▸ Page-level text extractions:
- - -

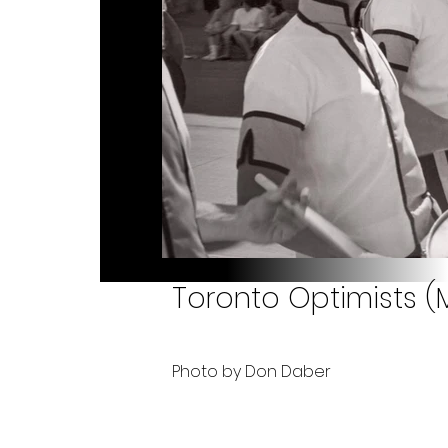
Toronto Optimists (
Photo by Don Daber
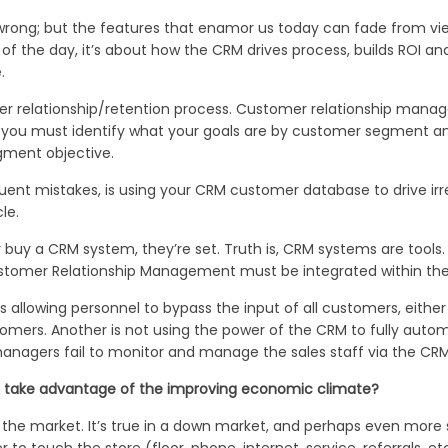
 wrong; but the features that enamor us today can fade from vi
of the day, it’s about how the CRM drives process, builds ROI 
.
er relationship/retention process. Customer relationship mana
t you must identify what your goals are by customer segment a
gment objective.
uent mistakes, is using your CRM customer database to drive irr
le.
buy a CRM system, they’re set. Truth is, CRM systems are tools
Customer Relationship Management must be integrated within the 
 allowing personnel to bypass the input of all customers, either 
tomers. Another is not using the power of the CRM to fully au
managers fail to monitor and manage the sales staff via the CRM
p take advantage of the improving economic climate?
he market. It’s true in a down market, and perhaps even more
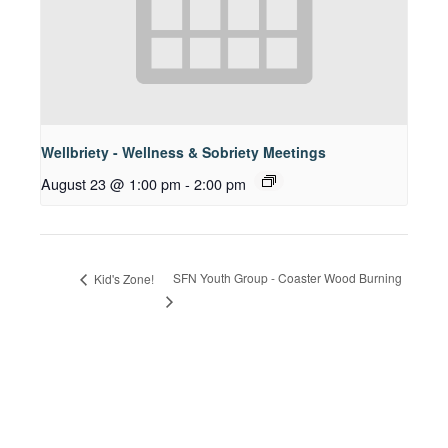
Wellbriety - Wellness & Sobriety Meetings
August 23 @ 1:00 pm
-
2:00 pm
SFN Youth Group - Coaster Wood Burning
Kid's Zone!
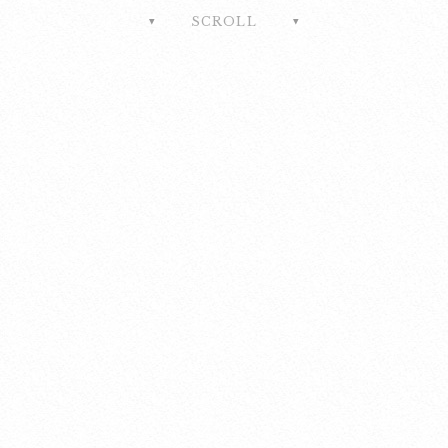
SCROLL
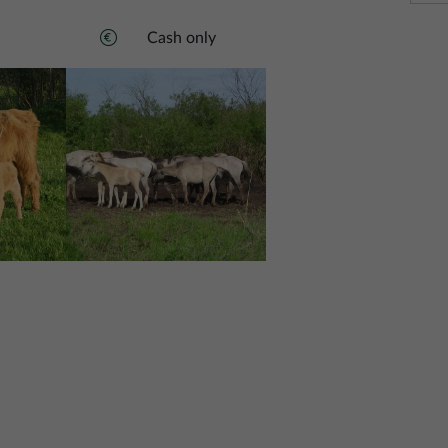
Cash only
Image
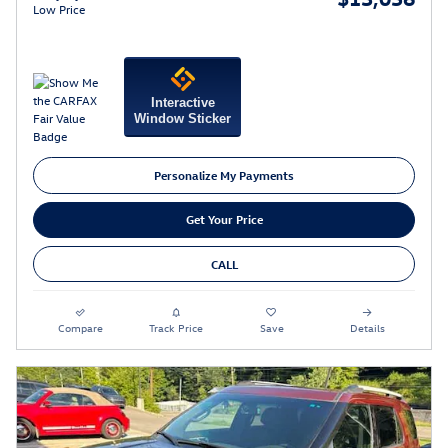
Low Price
Interactive
Window Sticker
Personalize My Payments
Get Your Price
CALL
Compare
Track Price
Save
Details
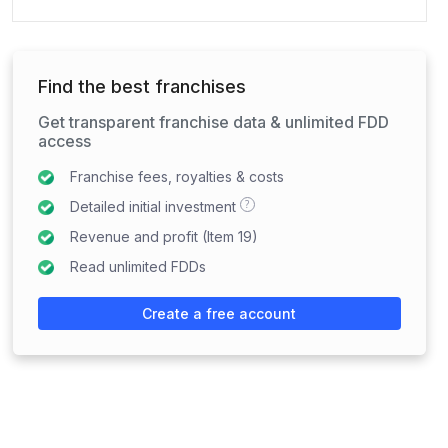
Find the best franchises
Get transparent franchise data & unlimited FDD
access
Franchise fees, royalties & costs
?
Detailed initial investment
Revenue and profit (Item 19)
Read unlimited FDDs
Create a free account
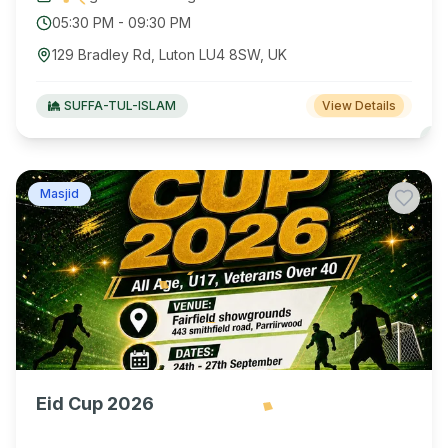
05:30 PM
-
09:30 PM
129 Bradley Rd, Luton LU4 8SW, UK
SUFFA-TUL-ISLAM
View Details
Masjid
Eid Cup 2026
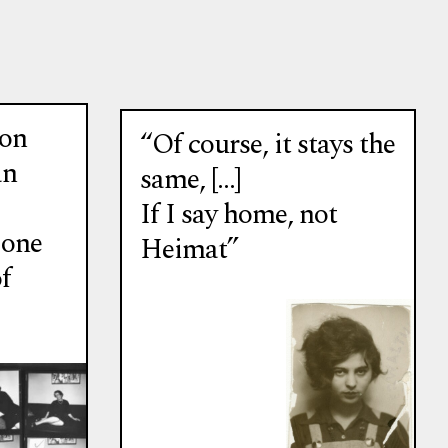
ion
“Of course, it stays the
an
same, […]
If I say home, not
 one
Heimat”
f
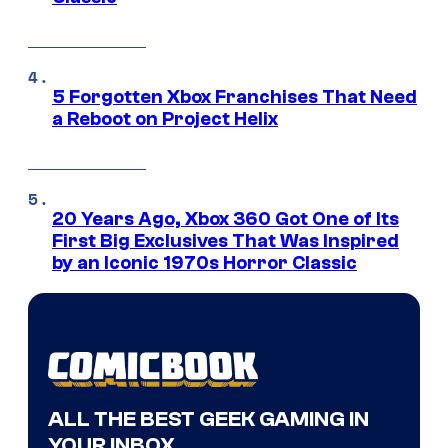
5 Forgotten Xbox Franchises That Need
a Reboot on Project Helix
20 Years Ago, Xbox 360 Got One of Its
First Big Exclusives That Was Inspired
by an Iconic 1970s Horror Classic
ALL THE BEST GEEK GAMING IN
YOUR INBOX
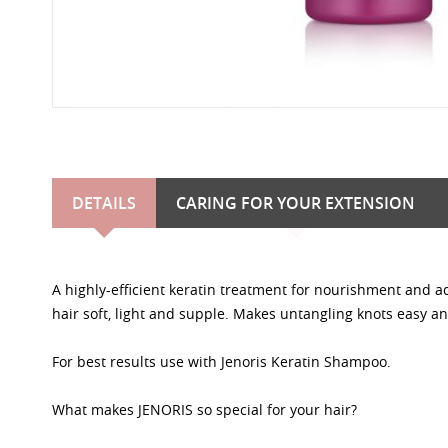
DETAILS
CARING FOR YOUR EXTENSION
A highly-efficient keratin treatment for nourishment and a
hair soft, light and supple. Makes untangling knots easy an
For best results use with Jenoris Keratin Shampoo.
What makes JENORIS so special for your hair?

- - -

▸ What is expected: Scan the records for the string "hair" and report each line where it occurs.

▸ Solution below:
hair soft, light and supple. Makes untangling knots easy an
What makes JENORIS so special for your hair?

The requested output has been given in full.